Maybe if they spent fewer pages on innuendo...

...they'd have more room for news.

The Tribune ran a piece this morning, (it can be found online here) under the headline:

U.S. Treatment of its Captives Ignites Concern. Perceived brutality tarnishing country's image among critics.

How's this for an opener:

Secret prisons in Eastern Europe. Illegal detentions. Suspects snatched off
the streets and shipped without extradition to other countries for harsh
interrogation. Government directives cloaked in secrecy. 

A flashback to Stalin's Soviet Union?


Now, let's think about this. "Perceived brutality" is "tarnishing" our image, not real brutality, but perceived brutality. With who? Our supporters? No, our critics. In other words, the people that hate us are apparently seizing on their perceptions to hate us more. There's some hard news!

"Some European commentators and politicians are suggesting that the U.S." maintains gulags. He makes a reference to Abu Ghraib and Guantanamo Bay, but is mysteriously quiet about any facts to support his breathless allegations.

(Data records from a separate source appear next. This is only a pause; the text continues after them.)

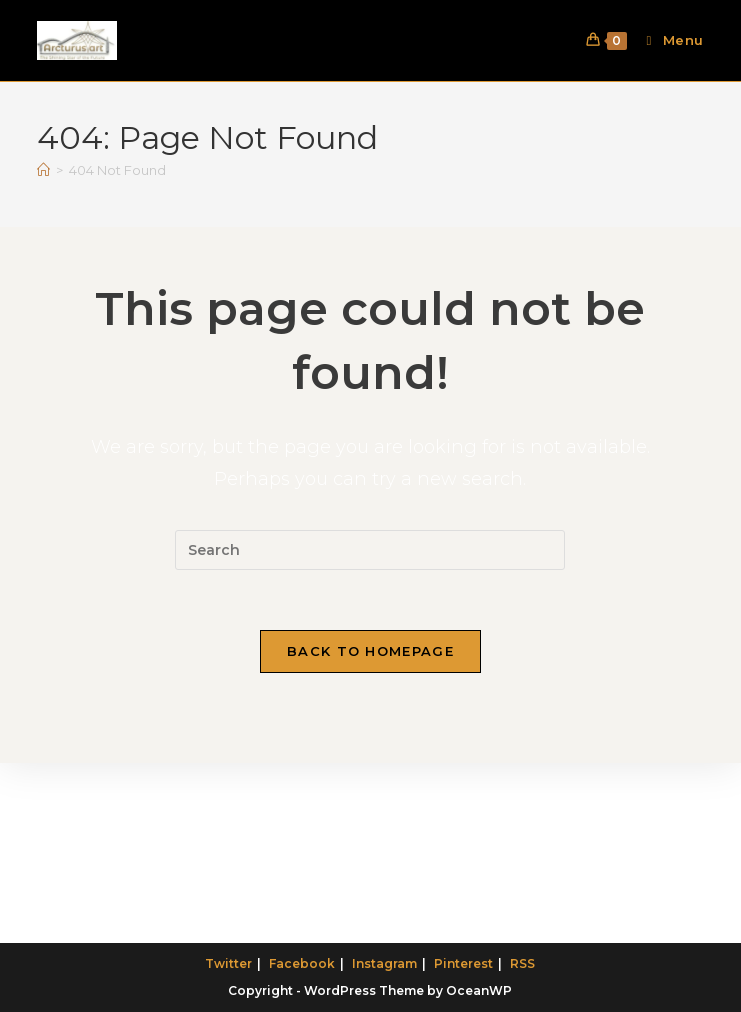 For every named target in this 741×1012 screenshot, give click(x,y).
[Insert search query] (370, 550)
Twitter (228, 963)
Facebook (302, 963)
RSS (522, 963)
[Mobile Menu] (668, 40)
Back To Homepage (370, 651)
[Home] (43, 170)
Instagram (384, 963)
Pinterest (463, 963) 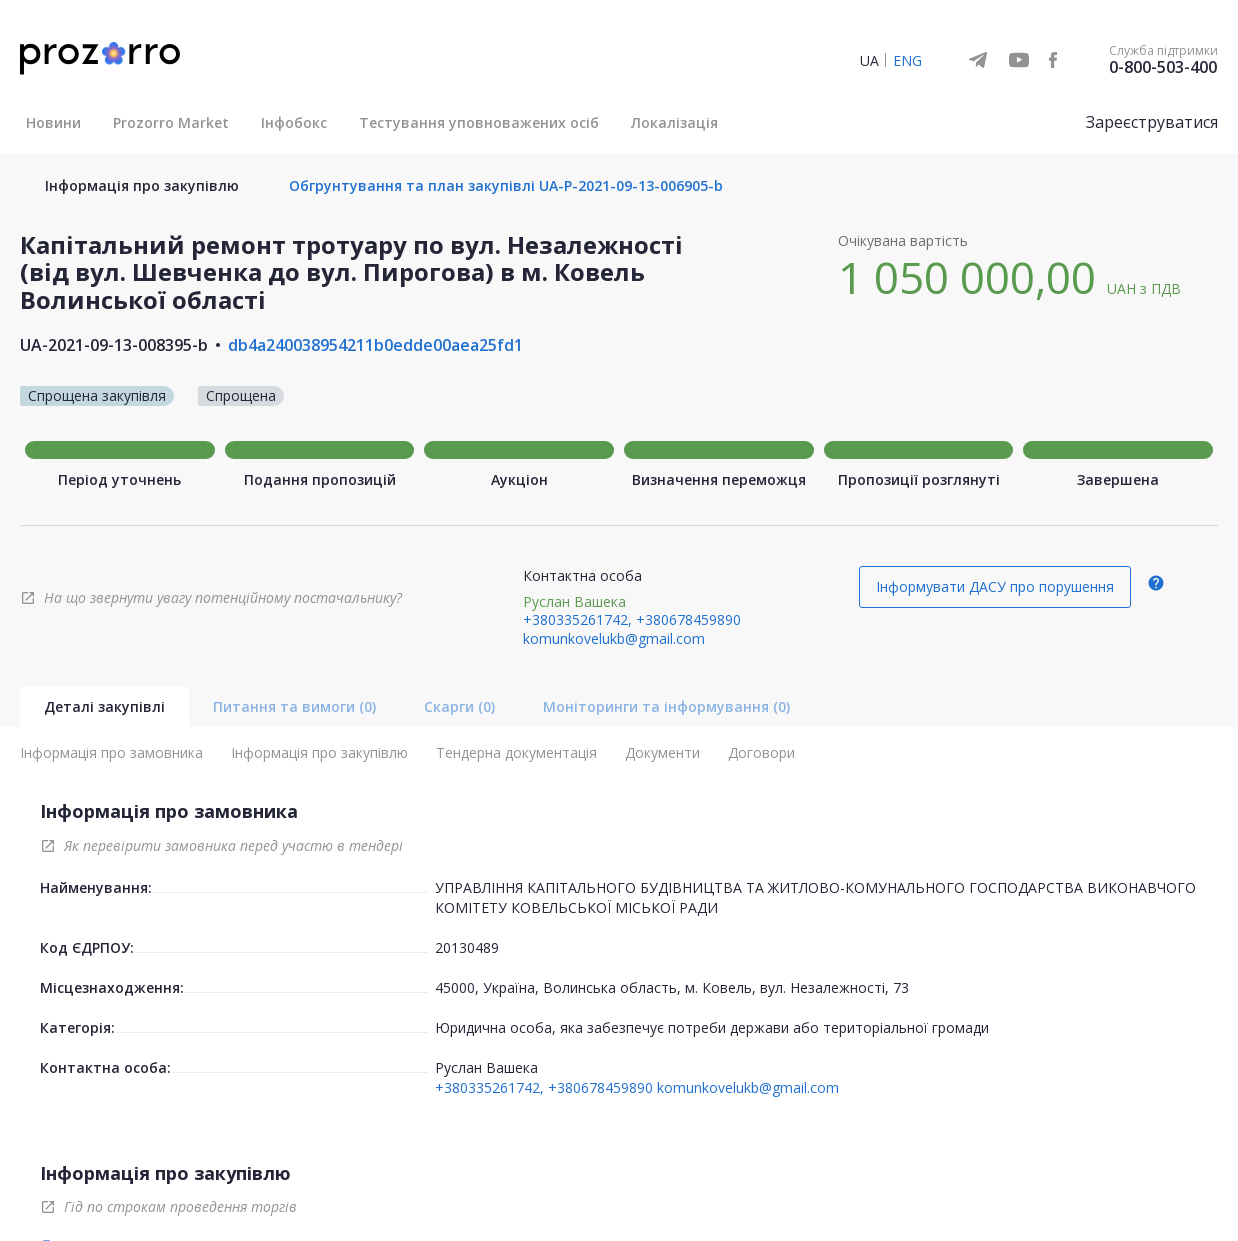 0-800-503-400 (1163, 67)
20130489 (467, 947)
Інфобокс (294, 122)
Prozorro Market (171, 122)
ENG (907, 60)
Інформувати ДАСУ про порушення (995, 586)
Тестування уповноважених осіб (479, 122)
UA (869, 60)
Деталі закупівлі (104, 706)
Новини (53, 122)
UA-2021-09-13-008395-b (114, 345)
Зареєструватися (1152, 122)
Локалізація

So, where's the story? Oh, yeah, the press needs to hammer Bush because it appears his poll numbers are coming back up. So let's run a front-page article with some unsubstantiated "suggestions" by a bunch of pansey-assed European leaders that maybe we're doing something they don't like.

This isviciouss and disingenuous. And I pay for it. Dang.

P.S. In fairness to the Tribune, this front-page Op-Ed piece did have a little graphic that said "News Analysis." But shouldn't a "news analysis" be based on some reported facts?